Obviously, those of you who are adept at creating elaborate Powerpoint presentations with internal builds and clever transitions aren't going to switch to Acrobat to do a presentation. But if all you want to do is show a series of slides in sequence, with simple transitions, then listen up.
The first step is to create a PDF document with the things you want to display in order, page-by-page. Once you have your display pages sequenced inside of one PDF, the next part is easy. If you want to set transitions between the pages, select the following menu choices ADVANCED > DOCUMENT PROCESSING > PAGE TRANSITIONS (depicted in the screenshot below).
You have choices for how quickly each transition will take (slow, medium, or fast). You can also set it up so that the pages transition automatically after a set number of seconds, and that the slideshow will only apply to a certain range of pages (see the dialogue box below).
Once you've got the transitions set to your liking, you just open the PDF and then select VIEW > FULL SCREEN MODE (or choose the shortcut: CONTROL + L on a PC, or COMMAND + L on a Mac). That's it. Dead simple to set up and use.
So, now other than simplicity why would you do this? First of all, there are less compatibility problems if you're going to be showing the slides on a computer that's not yours. Many seminar organizers will require attendees to send in their slides beforehand, and then load them into the computer being used to project so that the speakers can just walk up and do their thing. More than once I've seen speakers aghast that their carefully crafted Powerpoint slides were somehow mangled, and the fonts changed into garish text. This wouldn't happen if you used a PDF file.

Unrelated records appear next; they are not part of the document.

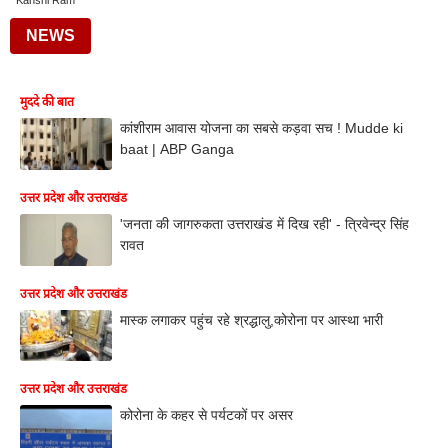
Kanshi Ram
NEWS
मुददे की बात
कांशीराम आवास योजना का सबसे कड़वा सच ! Mudde ki
baat | ABP Ganga
उत्तर प्रदेश और उत्तराखंड
'जनता की जागरुकता उत्तराखंड में दिख रही' - त्रिवेन्द्र सिंह
रावत
उत्तर प्रदेश और उत्तराखंड
मास्क लगाकर पहुंच रहे श्रद्धालु,कोरोना पर आस्था भारी
उत्तर प्रदेश और उत्तराखंड
कोरोना के कहर से पर्यटकों पर असर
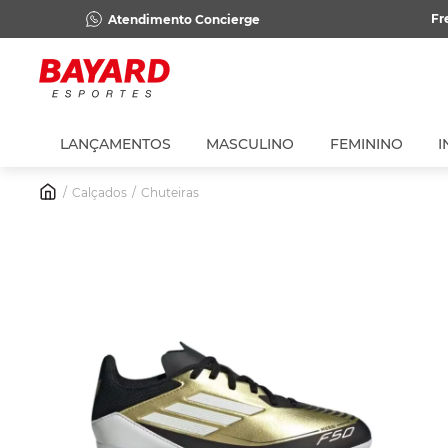
Fr
Atendimento Concierge
LANÇAMENTOS
MASCULINO
FEMININO
I
Calçados
Chuteiras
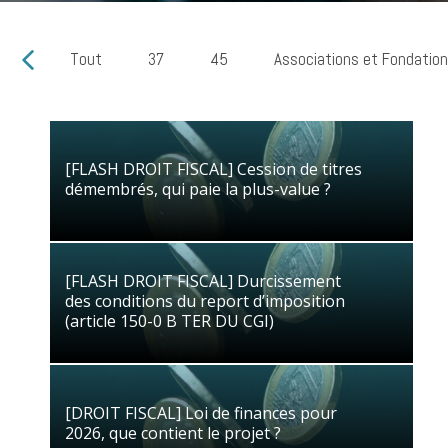
Tout
37
45
Associations et Fondatio
[FLASH DROIT FISCAL] Cession de titres
[FLASH DROIT FISCAL] Cession de titres
démembrés, qui paie la plus-value ?
démembrés, qui paie la plus-value ?
16/04/2026
Droit Fiscal
[FLASH DROIT FISCAL] Durcissement
[FLASH DROIT FISCAL] Durcissement
des conditions du report d’imposition
des conditions du report d’imposition
(article 150-0 B TER DU CGI)
(article 150-0 B TER DU CGI)
02/03/2026
Droit Fiscal
[DROIT FISCAL] Loi de finances pour
[DROIT FISCAL] Loi de finances pour
2026, que contient le projet ?
2026, que contient le projet ?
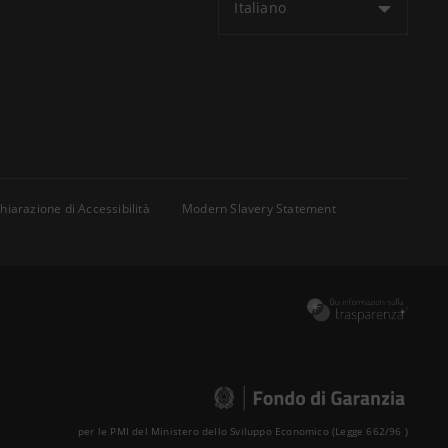
Italiano
hiarazione di Accessibilità
Modern Slavery Statement
per le PMI del Ministero dello Sviluppo Economico (Legge 662/96 )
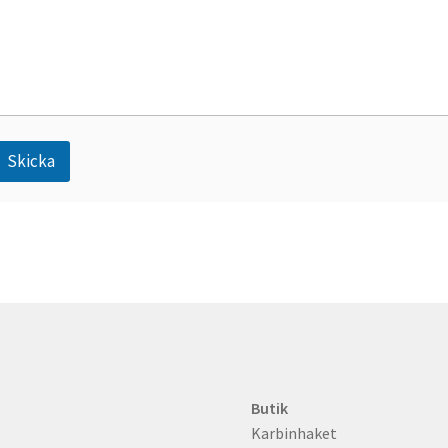
d
Skicka
A
n
Butik
Karbinhaket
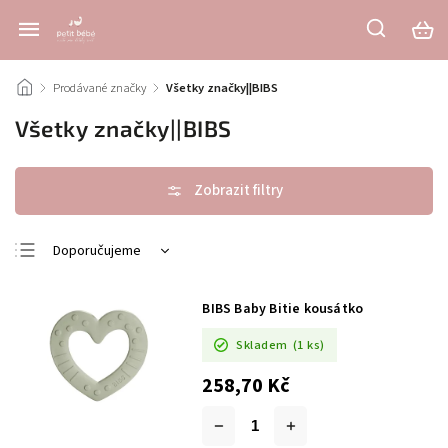
/
Prodávané značky
/
Všetky značky||BIBS
Všetky značky||BIBS
Doporučujeme
Nejlevnější
BIBS Baby Bitie kousátko
Nejdražší
Skladem
(1 ks)
Nejprodávanější
Abecedně
258,70 Kč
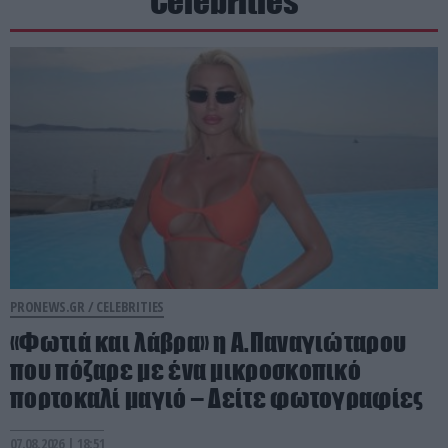
Celebrities
PRONEWS.GR /
CELEBRITIES
«Φωτιά και λάβρα» η Α.Παναγιώταρου
που πόζαρε με ένα μικροσκοπικό
πορτοκαλί μαγιό – Δείτε φωτογραφίες
07.08.2026 | 18:51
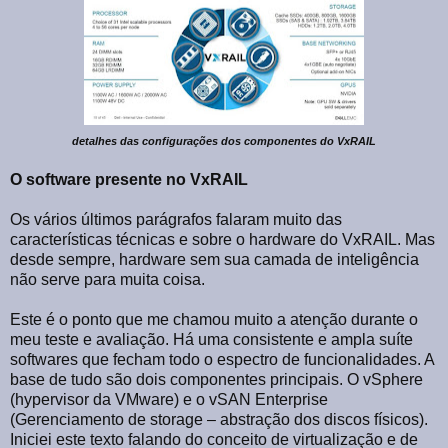
detalhes das configurações dos componentes do VxRAIL
O software presente no VxRAIL
Os vários últimos parágrafos falaram muito das
características técnicas e sobre o hardware do VxRAIL. Mas
desde sempre, hardware sem sua camada de inteligência
não serve para muita coisa.
Este é o ponto que me chamou muito a atenção durante o
meu teste e avaliação. Há uma consistente e ampla suíte
softwares que fecham todo o espectro de funcionalidades. A
base de tudo são dois componentes principais. O vSphere
(hypervisor da VMware) e o vSAN Enterprise
(Gerenciamento de storage – abstração dos discos físicos).
Iniciei este texto falando do conceito de virtualização e de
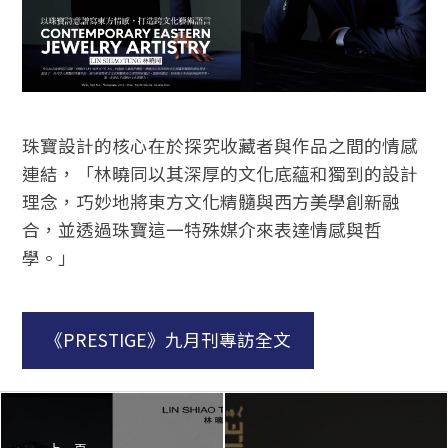
珠寶設計的核心在於探究收藏者與作品之間的情感
連結，「林曉同以其深厚的文化底蘊和獨到的設計
理念，巧妙地將東方文化精髓與西方美學創新融
合，並透過珠寶這一特殊媒介來表達情感與哲
學。」
《PRESTIGE》九月刊專訪全文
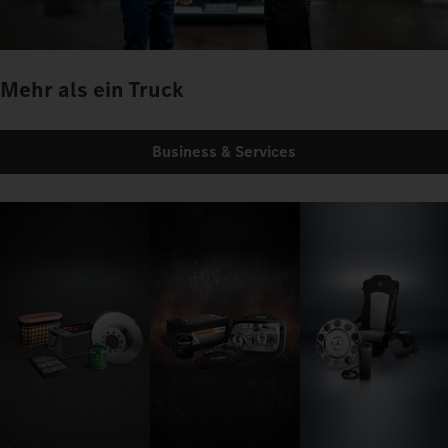
Mehr als ein Truck
Business & Services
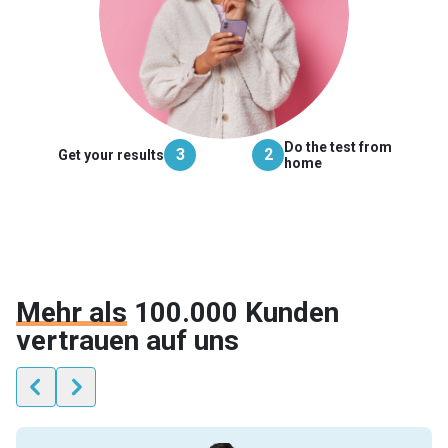
Do the test from
3
2
Get your results
home
Mehr als
100.000 Kunden
vertrauen auf uns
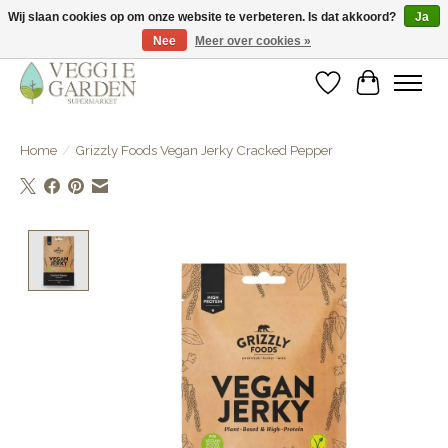
Wij slaan cookies op om onze website te verbeteren. Is dat akkoord?
Ja
Nee
Meer over cookies »
vegan & veggie products | free store pick-up
Verlanglijst
Winkelwa
Home
/
Grizzly Foods Vegan Jerky Cracked Pepper
Product image slideshow Items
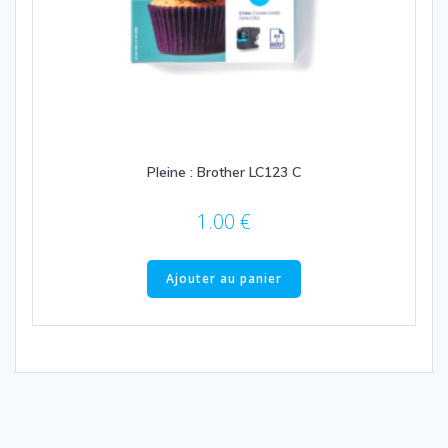
Pleine : Brother LC123 C
1.00
€
Ajouter au panier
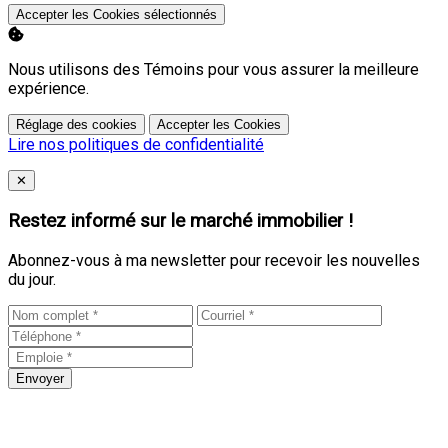
Accepter les Cookies sélectionnés
Nous utilisons des Témoins pour vous assurer la meilleure
expérience.
Réglage des cookies
Accepter les Cookies
Lire nos politiques de confidentialité
Close
✕
Restez informé sur le marché immobilier !
Abonnez-vous à ma newsletter pour recevoir les nouvelles
du jour.
Envoyer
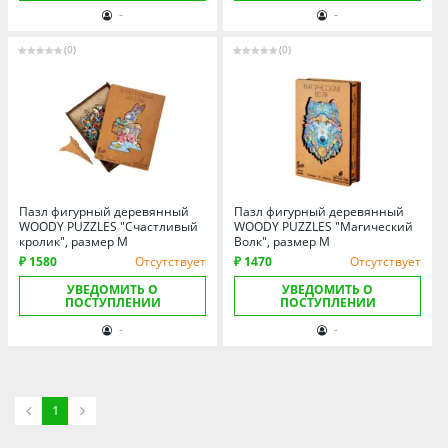
Томская область
-
-
Тюменская область
(0)
(0)
Удмуртия
Ульяновская область
Пазл фигурный деревянный
Пазл фигурный деревянный
WOODY PUZZLES "Счастливый
WOODY PUZZLES "Магический
кролик", размер M
Волк", размер M
₽ 1580
Отсутствует
₽ 1470
Отсутствует
УВЕДОМИТЬ О
УВЕДОМИТЬ О
ПОСТУПЛЕНИИ
ПОСТУПЛЕНИИ
-
-
1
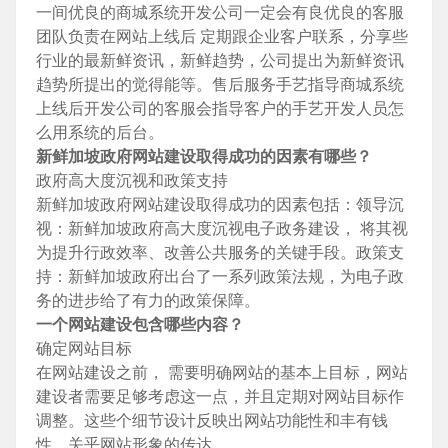
一间优良的商城系统开发公司一定会有良优良的客服
团队负责在网站上线后 定期跟企业客户联系，分享些
行业的最新鲜资讯，新鲜趋势，公司提出为新鲜资讯
趋势所提出的觉得能等。售后服务手艺指导商城系统
上线后开发公司的客服会指导客户的手艺开发人员怎
么用系统的后台。
新鲜加坡政府网站建设取得成功的因素有哪些？
政府高大度沉视和政策支持
新鲜加坡政府网站建设取得成功的因素包括：领导沉
视：新鲜加坡政府高大度沉视电子政务建设， 将其视
为提升行政效率、改善公共服务的关键手段。政策支
持：新鲜加坡政府出台了一系列政策法规，为电子政
务的进步给了有力的政策保障。
一个网站建设包含哪些内容？
确定网站目标
在网站建设之前， 需要明确网站的基本上目标，网站
建设者需要足够考虑这一点，并且定期对网站目标作
调整。这些个细节设计反映出网站功能性和丰有钱
性，关乎网站形象的传达。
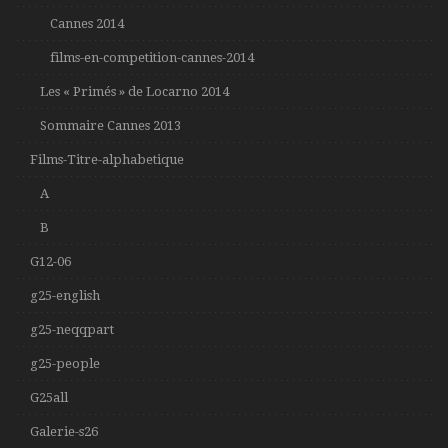
Cannes 2014
films-en-competition-cannes-2014
Les « Primés » de Locarno 2014
Sommaire Cannes 2013
Films-Titre-alphabetique
A
B
G12-06
g25-english
g25-neqqpart
g25-people
G25all
Galerie-s26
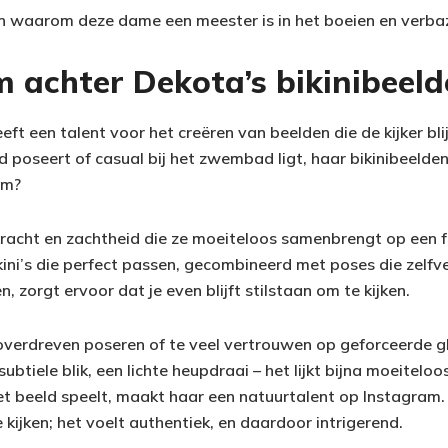
 waarom deze dame een meester is in het boeien en verbaz
m achter Dekota’s bikinibeel
 een talent voor het creëren van beelden die de kijker bli
 poseert of casual bij het zwembad ligt, haar bikinibeelden 
im?
racht en zachtheid die ze moeiteloos samenbrengt op een 
kini’s die perfect passen, gecombineerd met poses die zelfv
 zorgt ervoor dat je even blijft stilstaan om te kijken.
erdreven poseren of te veel vertrouwen op geforceerde gl
ubtiele blik, een lichte heupdraai – het lijkt bijna moeiteloo
 beeld speelt, maakt haar een natuurtalent op Instagram. J
e kijken; het voelt authentiek, en daardoor intrigerend.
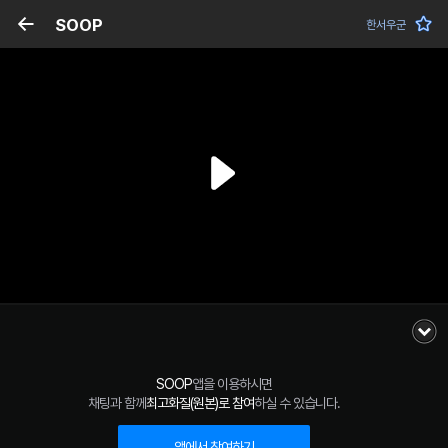
SOOP
한서우군
SOOP
앱을 이용하시면
채팅과 함께
최고화질(원본)로 참여
하실 수 있습니다.
앱에서 참여하기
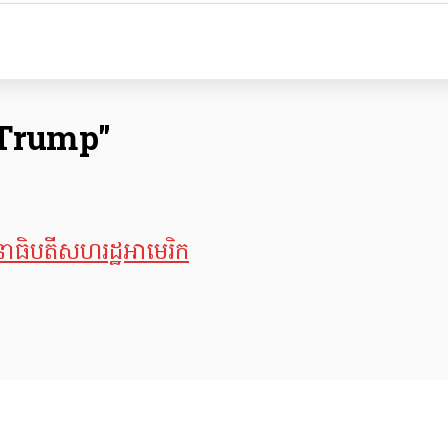
 Trump"
ិបតី​សហរដ្ឋ​អាមេរិក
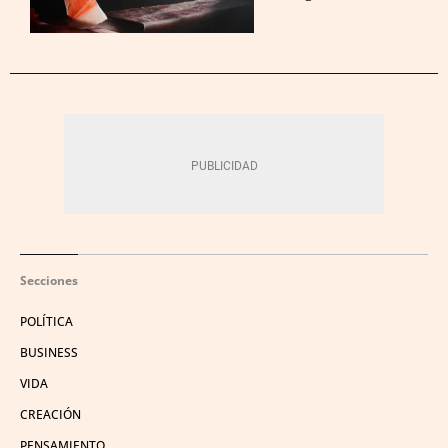
Secciones
POLÍTICA
BUSINESS
VIDA
CREACIÓN
PENSAMIENTO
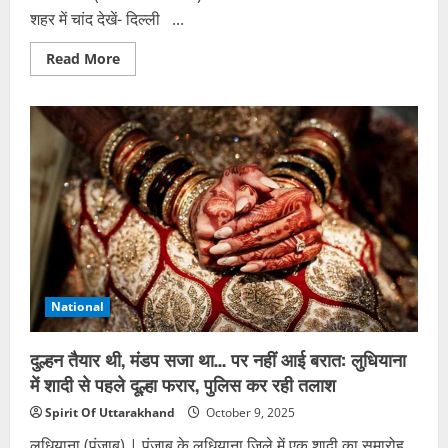
शहर में चांद देखें- दिल्ली ...
Read
Read More
more
about
करवा
चौथ
(
10
OCTOBER)
के
अवसर
पर
कब
निकलेगा
आपके
शहर
में
चांद
देखें
National
दुल्हन तैयार थी, मंडप सजा था… पर नहीं आई बरात: लुधियाना
में शादी से पहले दूल्हा फरार, पुलिस कर रही तलाश
Spirit Of Uttarakhand
October 9, 2025
लुधियाना (पंजाब) | पंजाब के लुधियाना जिले में एक शादी का समारोह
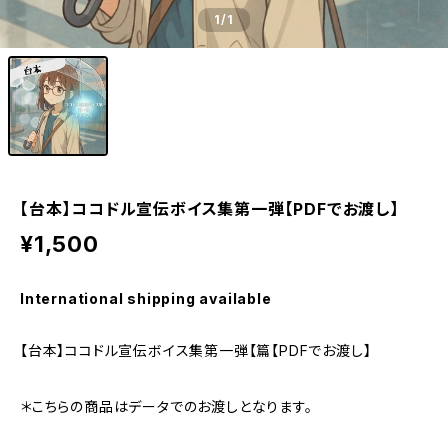
1
/1
【台本】ココドル宣伝ボイス集第一弾【PDFでお渡し】
¥1,500
International shipping available
【台本】ココドル宣伝ボイス集第一弾【篇【PDFでお渡し】
＊こちらの商品はデータでのお渡しとなります。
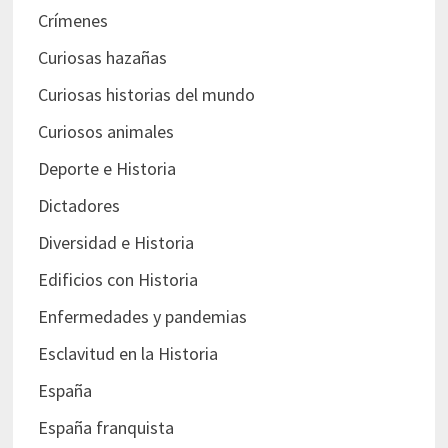
Crímenes
Curiosas hazañas
Curiosas historias del mundo
Curiosos animales
Deporte e Historia
Dictadores
Diversidad e Historia
Edificios con Historia
Enfermedades y pandemias
Esclavitud en la Historia
España
España franquista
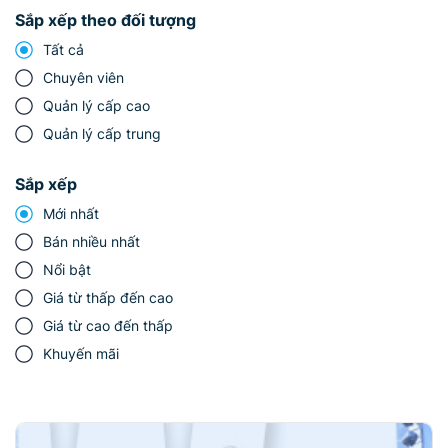
Sắp xếp theo đối tượng
Tất cả
Chuyên viên
Quản lý cấp cao
Quản lý cấp trung
Sắp xếp
Mới nhất
Bán nhiều nhất
Nổi bật
Giá từ thấp đến cao
Giá từ cao đến thấp
Khuyến mãi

Ah, but you say "What if the seminar presenters don't have Acrobat on their computer?" Well, that would be a problem. But if they have Adobe Reader then you could use that. Since the Reader program is free to download, just make it a point to tell them to load that on the computer and you'll be good to go.
And, lastly, I should point out that while you can't do builds within a slide, you can embed a movie file if you want (see example below).
You have to use the "multimedia" tool in Acrobat which will take the movie file, convert to Flash, and then embed it. When you get to that slide you just have to click on the "Play" icon and the movie will play. You can then proceed on to the next slide.
I've even been able to use wireless remotes to advance slides on my Mac computer; but I can't vouch for how this works on Windows computers so test it before your talk and see if that works for you.